* Provided information:
◇ ◇ ◇ ◇ ◇

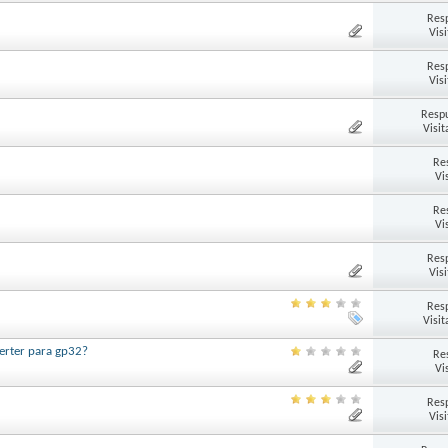
Res
Vis
Res
Vis
Respu
Visit
Re
Vi
Re
Vi
Res
Vis
Res
Visit
verter para gp32?
Re
Vi
Res
Vis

◇ ◇ ◇ ◇ ◇

* Your assignment: Will you set down the records word for word while leaving out every picture?

* Answer to the problem:
Res
Vis
Res
Vis
Respu
Visit
Re
Vi
Re
Vi
Res
Vis
Res
Visit
verter para gp32?
Re
Vi
Res
Vis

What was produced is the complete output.